Top of PROVIDED DATA
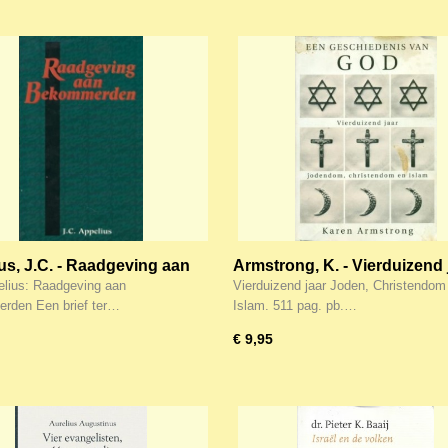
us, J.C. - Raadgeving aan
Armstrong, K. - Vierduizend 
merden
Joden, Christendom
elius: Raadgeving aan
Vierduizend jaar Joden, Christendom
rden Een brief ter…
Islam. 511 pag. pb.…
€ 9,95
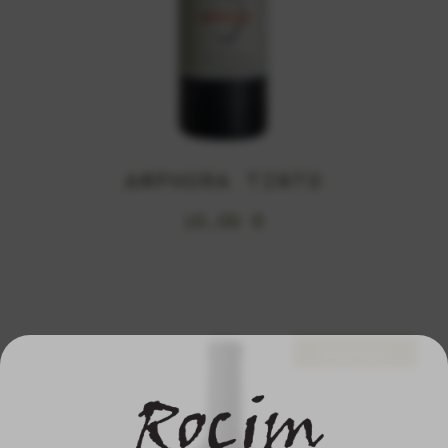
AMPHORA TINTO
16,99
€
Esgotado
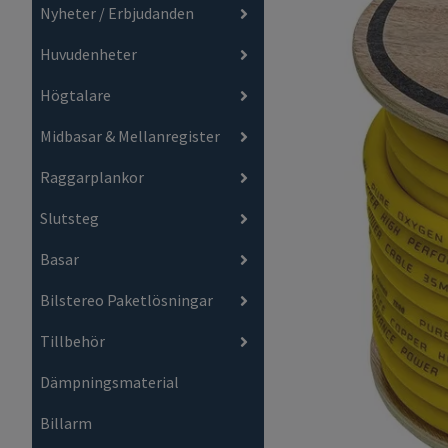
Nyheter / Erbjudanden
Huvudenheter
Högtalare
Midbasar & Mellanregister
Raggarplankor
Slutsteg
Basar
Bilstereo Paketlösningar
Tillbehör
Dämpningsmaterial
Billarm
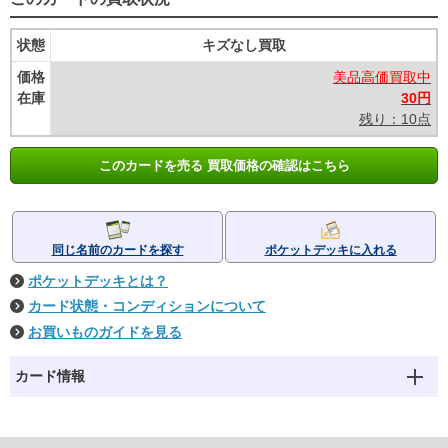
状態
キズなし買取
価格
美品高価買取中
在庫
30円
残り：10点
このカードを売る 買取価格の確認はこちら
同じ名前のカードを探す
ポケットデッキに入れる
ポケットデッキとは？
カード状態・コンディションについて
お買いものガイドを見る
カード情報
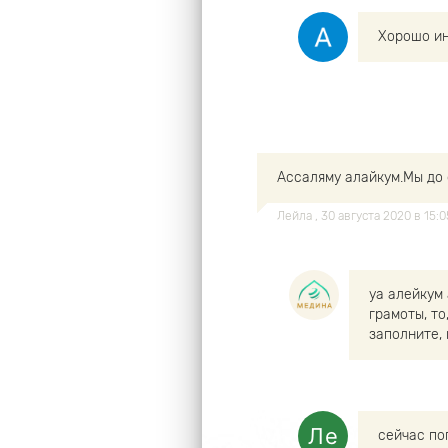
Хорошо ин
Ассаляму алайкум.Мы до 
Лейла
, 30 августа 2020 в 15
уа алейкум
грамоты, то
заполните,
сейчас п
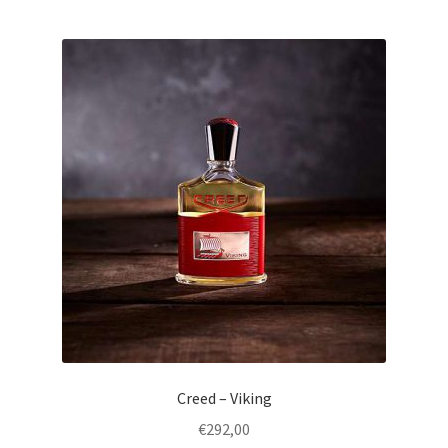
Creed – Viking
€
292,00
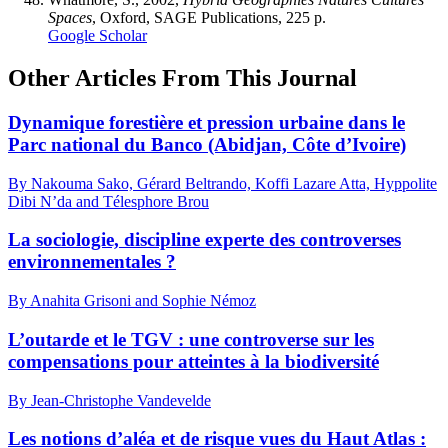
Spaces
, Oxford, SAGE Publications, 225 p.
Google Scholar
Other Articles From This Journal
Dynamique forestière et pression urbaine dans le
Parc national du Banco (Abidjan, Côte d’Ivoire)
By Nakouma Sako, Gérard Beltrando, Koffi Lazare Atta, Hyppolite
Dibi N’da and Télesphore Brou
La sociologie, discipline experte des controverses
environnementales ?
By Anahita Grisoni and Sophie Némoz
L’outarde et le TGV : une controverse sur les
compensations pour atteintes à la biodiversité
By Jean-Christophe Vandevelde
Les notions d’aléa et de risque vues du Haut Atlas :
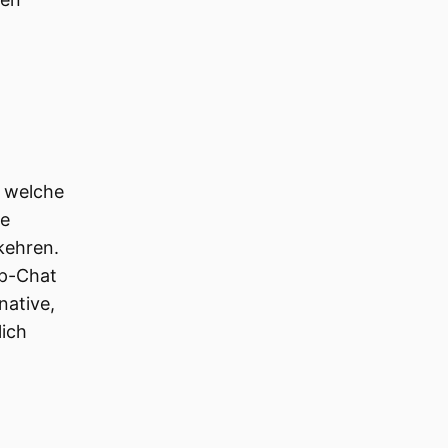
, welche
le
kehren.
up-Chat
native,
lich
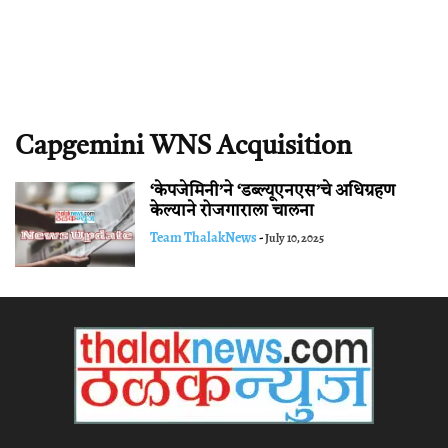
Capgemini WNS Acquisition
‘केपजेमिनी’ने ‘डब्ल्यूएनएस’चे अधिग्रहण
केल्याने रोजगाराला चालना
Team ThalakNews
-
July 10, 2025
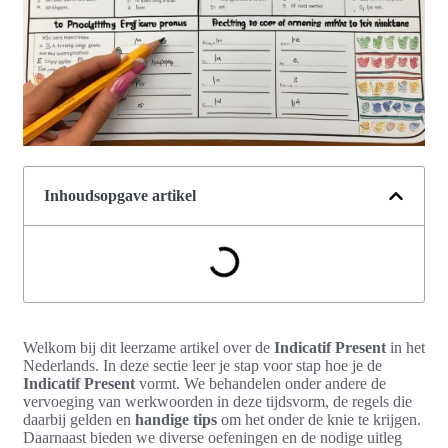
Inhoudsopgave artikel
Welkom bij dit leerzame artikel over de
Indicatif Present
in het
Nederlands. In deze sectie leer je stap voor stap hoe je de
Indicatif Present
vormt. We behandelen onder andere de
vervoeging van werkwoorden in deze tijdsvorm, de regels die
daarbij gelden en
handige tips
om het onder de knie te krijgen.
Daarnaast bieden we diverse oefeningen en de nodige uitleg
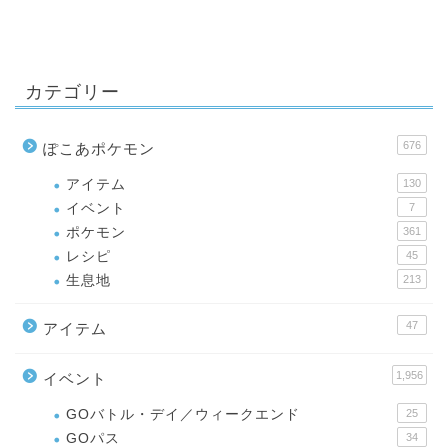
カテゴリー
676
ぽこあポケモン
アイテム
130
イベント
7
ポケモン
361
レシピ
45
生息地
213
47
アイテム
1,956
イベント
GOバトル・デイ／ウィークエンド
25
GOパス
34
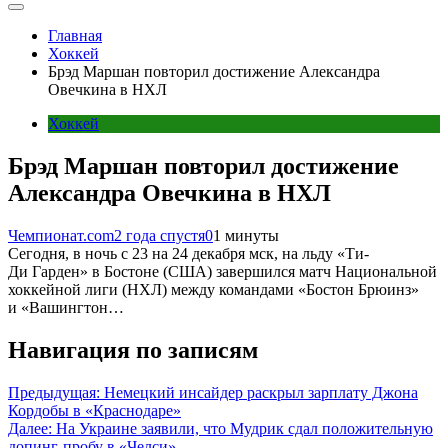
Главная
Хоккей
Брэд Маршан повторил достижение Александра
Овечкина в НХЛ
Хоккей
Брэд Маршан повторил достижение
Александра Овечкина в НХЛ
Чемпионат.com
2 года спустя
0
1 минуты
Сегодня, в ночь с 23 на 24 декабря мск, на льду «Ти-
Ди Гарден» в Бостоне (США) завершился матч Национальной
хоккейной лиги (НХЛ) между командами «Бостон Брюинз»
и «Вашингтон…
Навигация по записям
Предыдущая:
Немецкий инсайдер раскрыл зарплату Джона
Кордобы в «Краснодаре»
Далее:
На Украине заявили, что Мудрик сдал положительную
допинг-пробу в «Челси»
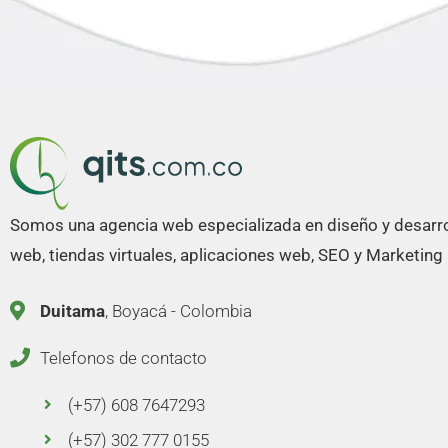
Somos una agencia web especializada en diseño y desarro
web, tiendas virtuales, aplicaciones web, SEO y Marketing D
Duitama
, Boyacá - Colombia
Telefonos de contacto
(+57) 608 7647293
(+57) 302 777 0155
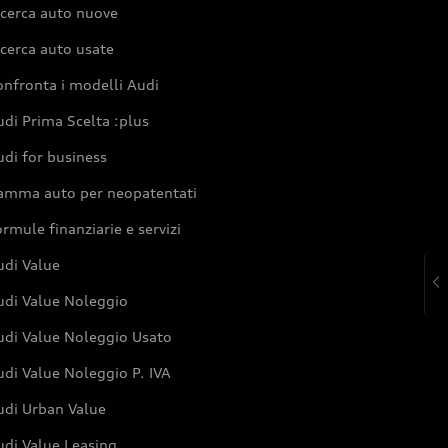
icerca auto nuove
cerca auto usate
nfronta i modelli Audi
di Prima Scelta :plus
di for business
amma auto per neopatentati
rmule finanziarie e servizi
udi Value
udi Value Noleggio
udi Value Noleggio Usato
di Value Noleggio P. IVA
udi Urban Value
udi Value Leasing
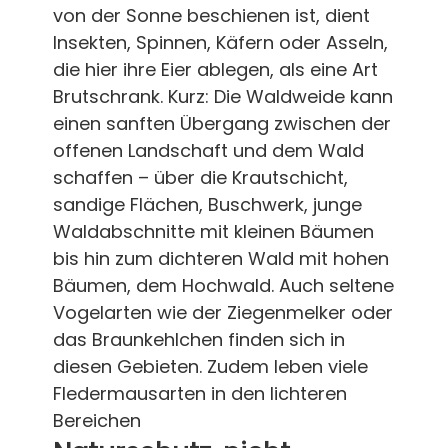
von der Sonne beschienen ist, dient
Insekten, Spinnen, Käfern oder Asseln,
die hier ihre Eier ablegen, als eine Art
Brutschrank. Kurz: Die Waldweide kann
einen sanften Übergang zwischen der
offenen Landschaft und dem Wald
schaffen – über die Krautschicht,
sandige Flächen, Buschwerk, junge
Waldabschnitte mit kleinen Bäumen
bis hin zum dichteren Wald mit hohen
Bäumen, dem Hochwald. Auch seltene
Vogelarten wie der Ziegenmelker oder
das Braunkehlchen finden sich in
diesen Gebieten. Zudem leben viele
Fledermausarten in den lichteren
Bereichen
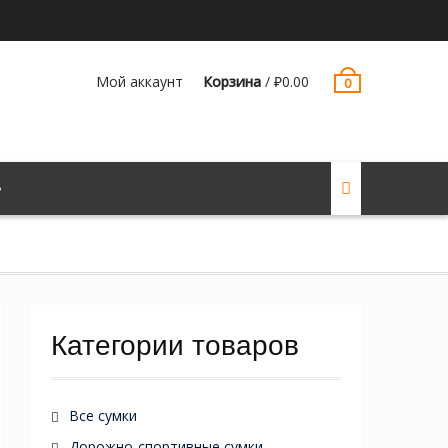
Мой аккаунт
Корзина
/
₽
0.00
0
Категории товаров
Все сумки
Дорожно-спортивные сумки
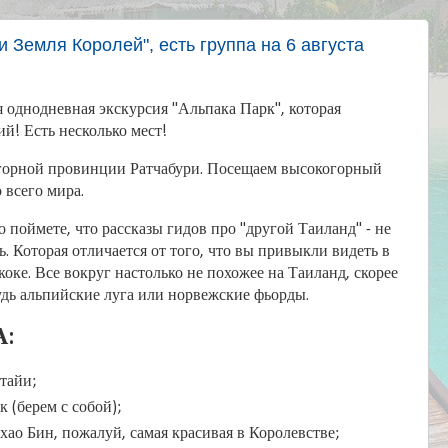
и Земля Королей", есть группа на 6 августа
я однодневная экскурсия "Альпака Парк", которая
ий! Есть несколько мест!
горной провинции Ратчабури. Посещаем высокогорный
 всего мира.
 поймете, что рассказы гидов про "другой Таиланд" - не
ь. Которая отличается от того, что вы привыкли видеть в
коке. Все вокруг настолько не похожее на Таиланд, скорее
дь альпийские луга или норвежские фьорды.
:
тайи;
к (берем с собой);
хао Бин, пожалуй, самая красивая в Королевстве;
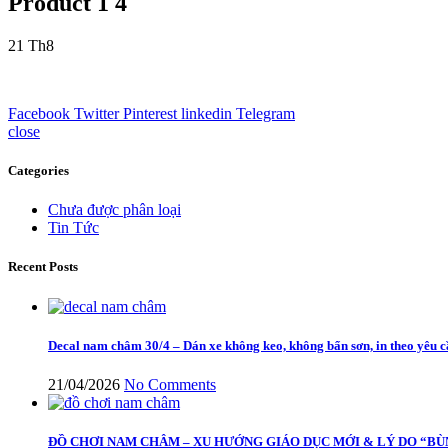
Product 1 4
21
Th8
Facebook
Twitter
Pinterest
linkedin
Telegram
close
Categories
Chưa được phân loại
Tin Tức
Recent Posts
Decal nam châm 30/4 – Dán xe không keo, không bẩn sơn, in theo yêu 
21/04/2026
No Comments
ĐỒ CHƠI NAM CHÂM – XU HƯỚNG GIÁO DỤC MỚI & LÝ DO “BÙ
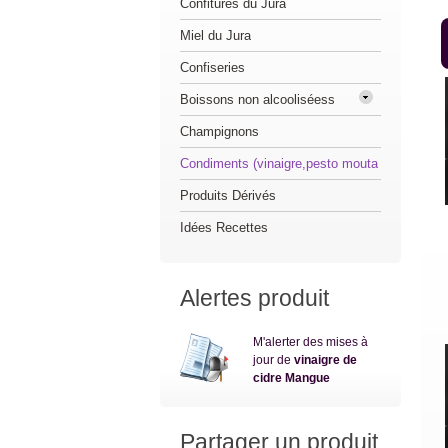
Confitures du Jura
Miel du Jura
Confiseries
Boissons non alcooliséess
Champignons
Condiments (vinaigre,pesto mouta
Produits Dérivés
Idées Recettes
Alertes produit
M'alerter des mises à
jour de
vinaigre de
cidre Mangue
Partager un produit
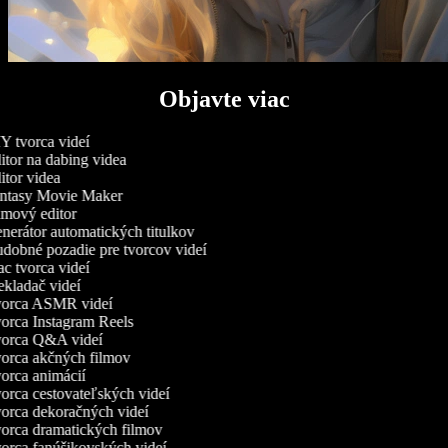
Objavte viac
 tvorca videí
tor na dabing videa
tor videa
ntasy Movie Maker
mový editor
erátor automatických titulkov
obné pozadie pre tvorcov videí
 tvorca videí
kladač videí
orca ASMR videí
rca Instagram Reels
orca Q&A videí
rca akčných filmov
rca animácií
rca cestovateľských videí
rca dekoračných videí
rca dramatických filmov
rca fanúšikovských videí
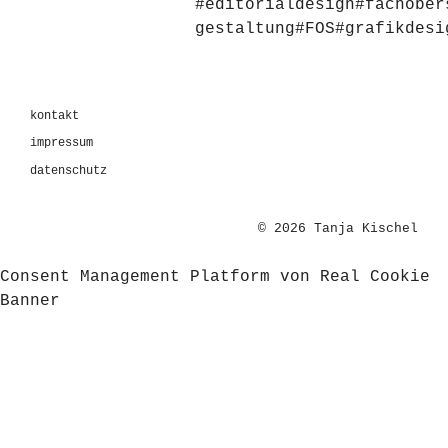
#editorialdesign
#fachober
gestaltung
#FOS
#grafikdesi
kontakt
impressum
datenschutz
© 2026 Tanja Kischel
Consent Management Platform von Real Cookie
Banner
Bottom of PROVIDED DATA
● TASK STATEMENT:
Pictures excluded, give again exactly and only the lines of the material above from the line with "ポケットデッキに入れる" through the line with "Dynamique forestière et".

● WRITTEN REPLY:
ポケットデッキに入れる
ポケットデッキとは？
カード状態・コンディションについて
お買いものガイドを見る
カード情報
Хорошо ин
Ассаляму алайкум.Мы до 
Лейла
, 30 августа 2020 в 15
уа алейкум
грамоты, то
заполните,
сейчас п
Creed – Viking
€
292,00
Spaces
, Oxford, SAGE Publications, 225 p.
Google Scholar
Other Articles From This Journal
Dynamique forestière et pression urbaine dans le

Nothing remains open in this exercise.